She didn’t want any anyway.

“Life is too short.” She told me.

“Mom, can I get you anything?”

I asked as I got up from my chair.

“Yes, please, some water would be nice.” She had said.

Looking down at my mom I thought,

what a strong person she is.

Dad said early that she didn’t know who he was or where she was this afternoon.

Sitting back down in the chair beside her with her water in my hand I asked,

“Mom, do you know who I am?”

“Of course, you’re my son.” She said.

“I have two.

Your brother was my first and you were my last.”

We must have talked for hours it seemed.

She told me how proud she was of me.

But that she was proud to have me sober and in recovery.

That the last four and a half years she had her son back in her life.

She told me that she had been praying for me every day that I was out there using.

“Don’t use this as a reason to go out and start drinking again.” She said to me that night.

Not to go out, I thought.

God, if there was ever one this would be it.

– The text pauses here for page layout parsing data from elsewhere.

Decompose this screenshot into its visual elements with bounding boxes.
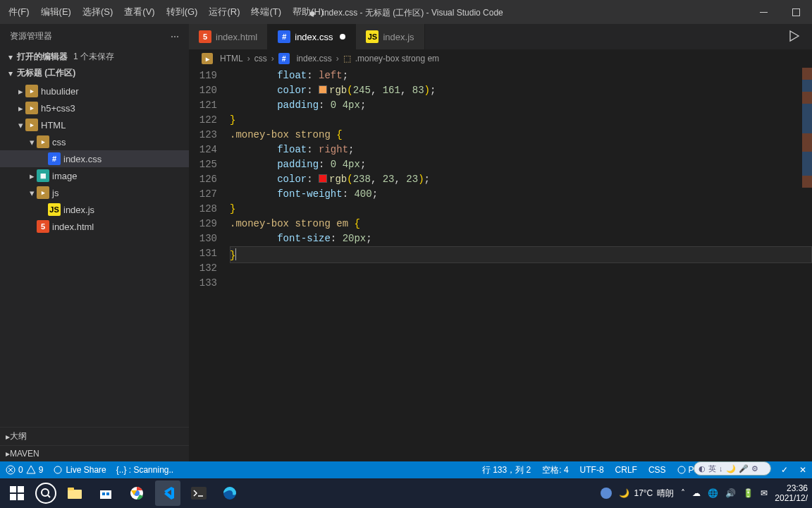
status-errors[interactable]: 0 9	[6, 465, 43, 475]
svg-rect-0	[760, 12, 768, 13]
folder-HTML[interactable]: ▾▸HTML	[0, 116, 189, 133]
tab-label: index.css	[295, 32, 333, 42]
code-line[interactable]: float: left;	[230, 68, 812, 83]
tree-label: HTML	[41, 120, 66, 131]
status-close-icon[interactable]: ✕	[799, 465, 806, 475]
svg-rect-6	[18, 486, 24, 492]
file-index.html[interactable]: 5index.html	[0, 218, 189, 235]
tree-label: css	[52, 137, 66, 147]
maven-header[interactable]: ▸ MAVEN	[0, 445, 189, 461]
code-lines[interactable]: float: left; color: rgb(245, 161, 83); p…	[230, 68, 812, 461]
tab-index.css[interactable]: #index.css	[268, 24, 356, 49]
folder-js[interactable]: ▾▸js	[0, 184, 189, 201]
tab-index.html[interactable]: 5index.html	[189, 24, 268, 49]
tab-index.js[interactable]: JSindex.js	[356, 24, 424, 49]
menu-view[interactable]: 查看(V)	[118, 1, 160, 23]
tray-clock[interactable]: 23:36 2021/12/	[775, 483, 808, 503]
status-ln-col[interactable]: 行 133，列 2	[482, 464, 531, 476]
status-scanning[interactable]: {..} : Scanning..	[116, 465, 173, 475]
tray-battery-icon[interactable]: 🔋	[743, 488, 753, 498]
code-line[interactable]: padding: 0 4px;	[230, 157, 812, 172]
tray-volume-icon[interactable]: 🔊	[725, 488, 736, 498]
file-index.css[interactable]: #index.css	[0, 150, 189, 167]
folder-h5+css3[interactable]: ▸▸h5+css3	[0, 99, 189, 116]
menu-bar: 件(F) 编辑(E) 选择(S) 查看(V) 转到(G) 运行(R) 终端(T)…	[0, 1, 329, 23]
menu-file[interactable]: 件(F)	[3, 1, 35, 23]
code-line[interactable]: }	[230, 202, 812, 217]
tray-app-icon[interactable]	[601, 488, 612, 499]
tray-mail-icon[interactable]: ✉	[761, 488, 768, 498]
status-lang[interactable]: CSS	[648, 465, 666, 475]
chevron-right-icon: ›	[336, 54, 339, 64]
chevron-down-icon: ▾	[16, 120, 25, 131]
folder-hubulider[interactable]: ▸▸hubulider	[0, 83, 189, 99]
code-line[interactable]: font-weight: 400;	[230, 187, 812, 202]
status-encoding[interactable]: UTF-8	[580, 465, 604, 475]
code-line[interactable]: }	[230, 113, 812, 128]
tray-onedrive-icon[interactable]: ☁	[692, 488, 701, 498]
warning-icon	[26, 465, 36, 475]
code-line[interactable]: color: rgb(245, 161, 83);	[230, 83, 812, 98]
file-index.js[interactable]: JSindex.js	[0, 201, 189, 218]
folder-css[interactable]: ▾▸css	[0, 133, 189, 150]
code-editor[interactable]: 1191201211221231241251261271281291301311…	[189, 68, 812, 461]
menu-edit[interactable]: 编辑(E)	[35, 1, 77, 23]
liveshare-icon	[53, 465, 63, 475]
code-line[interactable]: padding: 0 4px;	[230, 98, 812, 113]
maximize-button[interactable]	[780, 0, 812, 24]
taskbar-vscode-icon[interactable]	[155, 480, 180, 506]
menu-selection[interactable]: 选择(S)	[77, 1, 118, 23]
taskbar-chrome-icon[interactable]	[124, 480, 149, 506]
menu-terminal[interactable]: 终端(T)	[245, 1, 287, 23]
menu-run[interactable]: 运行(R)	[203, 1, 245, 23]
explorer-panel: 资源管理器 ⋯ ▾ 打开的编辑器 1 个未保存 ▾ 无标题 (工作区) ▸▸hu…	[0, 24, 189, 461]
weather-widget[interactable]: 🌙 17°C 晴朗	[619, 488, 674, 500]
css-icon: #	[278, 53, 290, 64]
minimize-button[interactable]	[747, 0, 780, 24]
menu-help[interactable]: 帮助(H)	[287, 1, 329, 23]
workspace-header[interactable]: ▾ 无标题 (工作区)	[0, 65, 189, 81]
ime-toolbar[interactable]: ◐ 英↓🌙🎤⚙	[694, 461, 771, 476]
svg-point-9	[42, 489, 49, 496]
open-editors-header[interactable]: ▾ 打开的编辑器 1 个未保存	[0, 49, 189, 65]
crumb-label[interactable]: .money-box strong em	[355, 54, 439, 64]
crumb-label[interactable]: index.css	[297, 54, 332, 64]
menu-go[interactable]: 转到(G)	[161, 1, 204, 23]
taskbar-store-icon[interactable]	[93, 480, 118, 506]
tree-label: index.html	[52, 222, 94, 232]
outline-header[interactable]: ▸ 大纲	[0, 427, 189, 445]
more-icon[interactable]: ⋯	[171, 32, 179, 42]
code-line[interactable]: color: rgb(238, 23, 23);	[230, 172, 812, 187]
crumb-label[interactable]: HTML	[220, 54, 243, 64]
code-line[interactable]: font-size: 20px;	[230, 231, 812, 246]
crumb-label[interactable]: css	[254, 54, 267, 64]
taskbar-explorer-icon[interactable]	[62, 480, 87, 506]
html-icon: 5	[199, 30, 211, 43]
code-line[interactable]: float: right;	[230, 143, 812, 157]
taskbar-search[interactable]	[35, 483, 56, 504]
minimap[interactable]	[802, 68, 812, 188]
tray-chevron-icon[interactable]: ˄	[681, 488, 685, 498]
code-line[interactable]: .money-box strong {	[230, 128, 812, 143]
tray-network-icon[interactable]: 🌐	[708, 488, 718, 498]
taskbar-terminal-icon[interactable]	[186, 480, 211, 506]
main-area: 资源管理器 ⋯ ▾ 打开的编辑器 1 个未保存 ▾ 无标题 (工作区) ▸▸hu…	[0, 24, 812, 461]
title-bar: 件(F) 编辑(E) 选择(S) 查看(V) 转到(G) 运行(R) 终端(T)…	[0, 0, 812, 24]
status-eol[interactable]: CRLF	[615, 465, 637, 475]
run-icon[interactable]	[788, 30, 801, 42]
code-line[interactable]: }	[230, 246, 812, 263]
tree-label: h5+css3	[41, 103, 75, 114]
folder-image[interactable]: ▸▦image	[0, 167, 189, 184]
breadcrumb[interactable]: ▸HTML›css›#index.css›⬚.money-box strong …	[189, 49, 812, 68]
editor-tabs: 5index.html#index.cssJSindex.js	[189, 24, 812, 49]
start-button[interactable]	[4, 480, 30, 506]
error-icon	[6, 465, 16, 475]
svg-rect-7	[10, 494, 16, 500]
broadcast-icon	[677, 466, 686, 474]
code-line[interactable]: .money-box strong em {	[230, 217, 812, 231]
status-spaces[interactable]: 空格: 4	[542, 464, 568, 476]
status-liveshare[interactable]: Live Share	[53, 465, 106, 475]
status-prettier[interactable]: ✓	[781, 465, 788, 475]
dirty-dot-icon	[340, 34, 345, 40]
taskbar-edge-icon[interactable]	[217, 480, 242, 506]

“No mom, I won’t.” I said.

She took a couple of sips from the glass I was holding up to her lips.

God, please be with my mom, I thought.

My mom used to say, “That life was like a giant book with all the stories already written down.

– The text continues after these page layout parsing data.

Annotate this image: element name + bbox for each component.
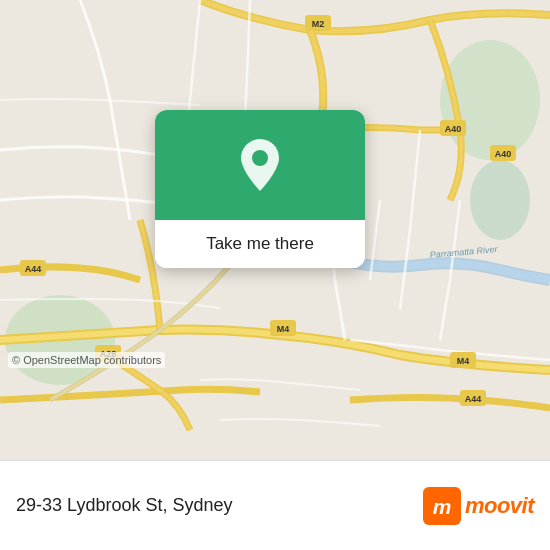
map-attribution: © OpenStreetMap contributors	[8, 352, 165, 368]
address-label: 29-33 Lydbrook St, Sydney	[16, 495, 232, 516]
bottom-bar: 29-33 Lydbrook St, Sydney m moovit	[0, 460, 550, 550]
svg-text:A44: A44	[25, 264, 42, 274]
svg-text:A40: A40	[445, 124, 462, 134]
card-header	[155, 110, 365, 220]
svg-text:M2: M2	[312, 19, 325, 29]
svg-text:A44: A44	[465, 394, 482, 404]
svg-text:m: m	[433, 494, 452, 517]
map-container: M2 A40 A40 A40 A44 A44 A28 A28 M4 M4 Par…	[0, 0, 550, 460]
moovit-wordmark: moovit	[465, 493, 534, 519]
location-card: Take me there	[155, 110, 365, 268]
svg-point-25	[252, 150, 268, 166]
svg-text:A40: A40	[495, 149, 512, 159]
location-pin-icon	[236, 137, 284, 193]
svg-text:M4: M4	[277, 324, 290, 334]
svg-text:M4: M4	[457, 356, 470, 366]
moovit-logo: m moovit	[423, 487, 534, 525]
take-me-there-button[interactable]: Take me there	[155, 220, 365, 268]
moovit-m-icon: m	[423, 487, 461, 525]
svg-point-3	[470, 160, 530, 240]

Stories of those who came before,

stories that are being read right now and still many stories yet to come.”

“You know?” She said to me.

“Going to heaven is the biggest classroom of them all.

All our questions will be answered that you asked in life.”

As she looked up at me with eyes so clear.

“I’m going to school tomorrow.” She said.

“Mom, is there anything else I can get you?” I asked.

“Yes, give me a hug.” She said.

So I did.

I sat with her ‘til my father and partner came home.

I told them what she had said about tomorrow.

Dad said she’s been like that all day with him.

We decided to stay home from work that next day to be with her.

10:43 a.m. my mom had some breakfast.

At 11:30 a.m. she said to us that she loved us.

“What’s the weather outside?” She wanted to know.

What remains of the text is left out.